# Exercise requirements:
Begin with the line below holding "Początek dla Spurs" and go on through the line holding "différentes basées sur", duplicating each line exactly and leaving out pictures.

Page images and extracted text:
^^^^^^^^

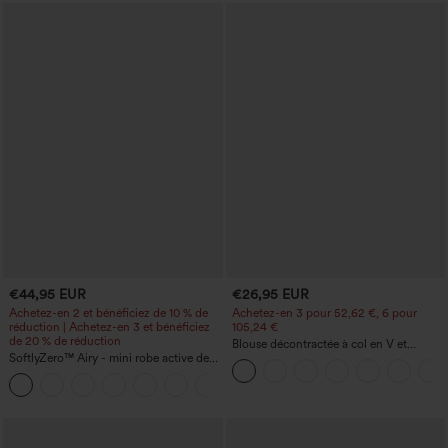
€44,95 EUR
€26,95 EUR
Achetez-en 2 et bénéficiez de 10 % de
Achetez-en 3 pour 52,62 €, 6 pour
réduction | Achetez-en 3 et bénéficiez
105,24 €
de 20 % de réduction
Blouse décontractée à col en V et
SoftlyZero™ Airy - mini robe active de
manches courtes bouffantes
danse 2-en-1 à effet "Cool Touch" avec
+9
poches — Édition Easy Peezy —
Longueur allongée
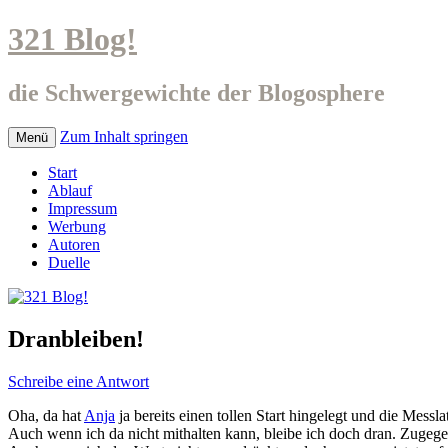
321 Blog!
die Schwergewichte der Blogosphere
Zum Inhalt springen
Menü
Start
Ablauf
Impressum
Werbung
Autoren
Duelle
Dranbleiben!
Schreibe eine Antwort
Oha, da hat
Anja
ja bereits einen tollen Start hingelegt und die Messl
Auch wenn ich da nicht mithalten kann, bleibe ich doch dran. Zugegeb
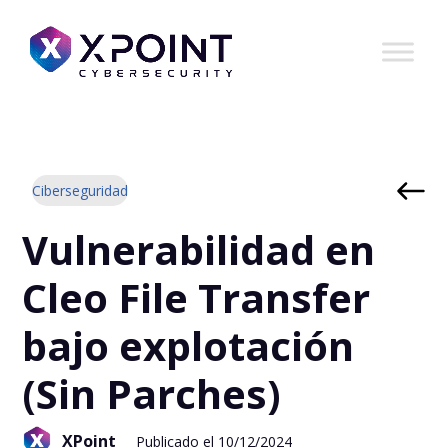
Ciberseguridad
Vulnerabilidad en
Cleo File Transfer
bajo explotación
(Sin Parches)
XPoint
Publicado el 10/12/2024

^^^^^^^^

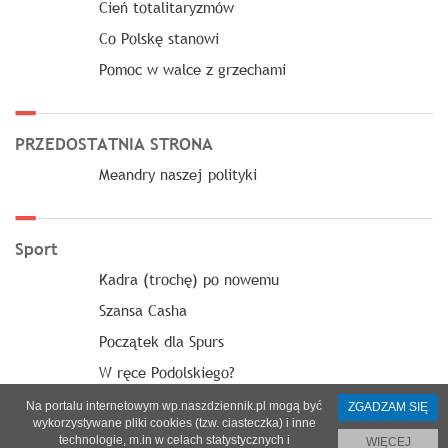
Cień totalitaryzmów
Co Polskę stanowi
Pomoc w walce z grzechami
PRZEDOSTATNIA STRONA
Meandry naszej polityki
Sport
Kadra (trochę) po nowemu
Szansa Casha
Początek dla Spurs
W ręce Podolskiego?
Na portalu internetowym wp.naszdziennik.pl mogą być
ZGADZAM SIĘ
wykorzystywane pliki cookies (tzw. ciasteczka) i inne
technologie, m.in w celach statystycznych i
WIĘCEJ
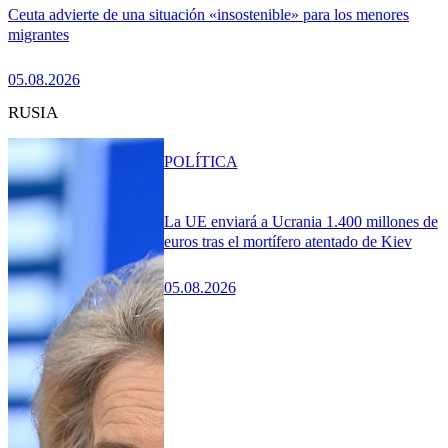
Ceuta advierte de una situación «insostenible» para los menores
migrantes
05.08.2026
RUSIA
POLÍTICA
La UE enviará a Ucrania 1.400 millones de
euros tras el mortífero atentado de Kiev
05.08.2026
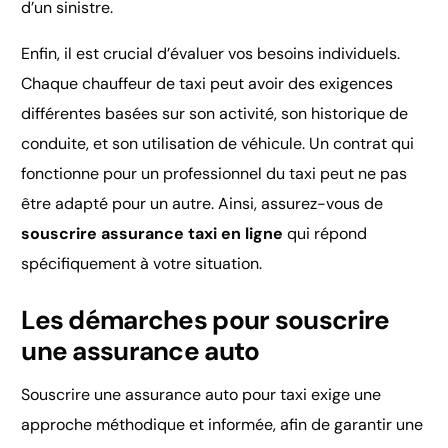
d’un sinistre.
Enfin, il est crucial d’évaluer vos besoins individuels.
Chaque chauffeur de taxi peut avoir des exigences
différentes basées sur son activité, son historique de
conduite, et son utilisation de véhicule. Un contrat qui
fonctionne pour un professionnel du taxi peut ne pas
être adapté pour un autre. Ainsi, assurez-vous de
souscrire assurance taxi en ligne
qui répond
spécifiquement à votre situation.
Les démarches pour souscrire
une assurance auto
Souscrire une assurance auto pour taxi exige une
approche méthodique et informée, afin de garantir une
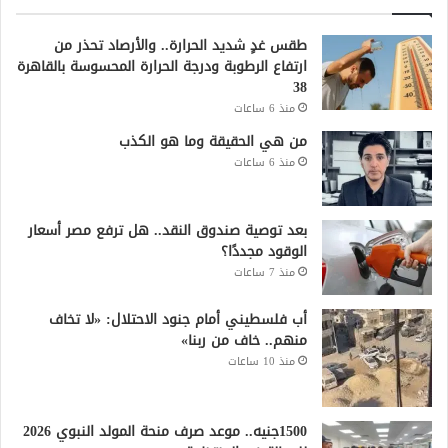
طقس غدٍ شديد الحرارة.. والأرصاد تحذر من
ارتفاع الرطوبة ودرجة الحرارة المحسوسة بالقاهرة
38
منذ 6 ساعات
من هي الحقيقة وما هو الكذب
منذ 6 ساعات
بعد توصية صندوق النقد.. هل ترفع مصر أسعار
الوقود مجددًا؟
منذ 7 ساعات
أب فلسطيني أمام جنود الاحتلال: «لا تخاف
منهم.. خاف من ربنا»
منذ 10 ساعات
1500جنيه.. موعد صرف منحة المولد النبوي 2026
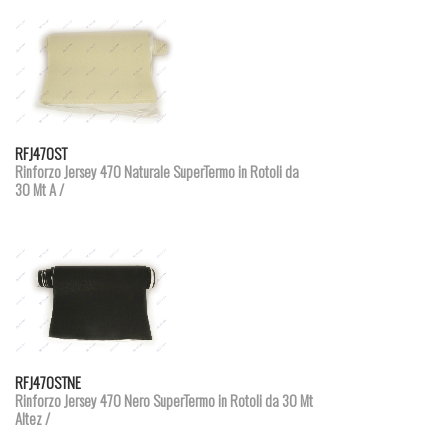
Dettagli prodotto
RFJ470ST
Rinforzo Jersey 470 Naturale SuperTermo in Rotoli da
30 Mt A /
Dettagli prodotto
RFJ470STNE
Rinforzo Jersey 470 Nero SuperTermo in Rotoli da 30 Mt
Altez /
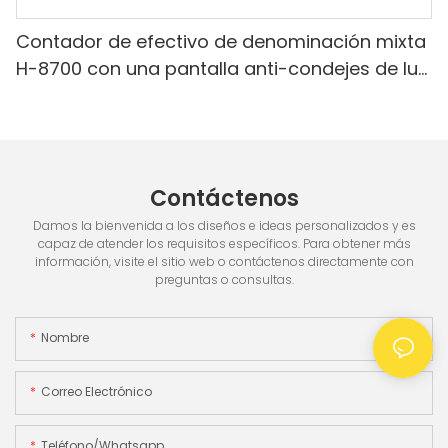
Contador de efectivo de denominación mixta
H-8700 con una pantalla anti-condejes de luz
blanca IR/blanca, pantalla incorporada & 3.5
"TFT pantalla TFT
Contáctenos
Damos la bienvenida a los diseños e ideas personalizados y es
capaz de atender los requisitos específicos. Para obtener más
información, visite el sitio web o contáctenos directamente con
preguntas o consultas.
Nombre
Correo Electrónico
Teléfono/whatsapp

^^^^^^^^

# Solution to the exercise:
Początek dla Spurs
W ręce Podolskiego?
Na portalu internetowym wp.naszdziennik.pl mogą być
ZGADZAM SIĘ
wykorzystywane pliki cookies (tzw. ciasteczka) i inne
technologie, m.in w celach statystycznych i
WIĘCEJ
Ceuta advierte de una situación «insostenible» para los menores
migrantes
05.08.2026
RUSIA
POLÍTICA
La UE enviará a Ucrania 1.400 millones de
euros tras el mortífero atentado de Kiev
05.08.2026
d’un sinistre.
Enfin, il est crucial d’évaluer vos besoins individuels.
Chaque chauffeur de taxi peut avoir des exigences
différentes basées sur son activité, son historique de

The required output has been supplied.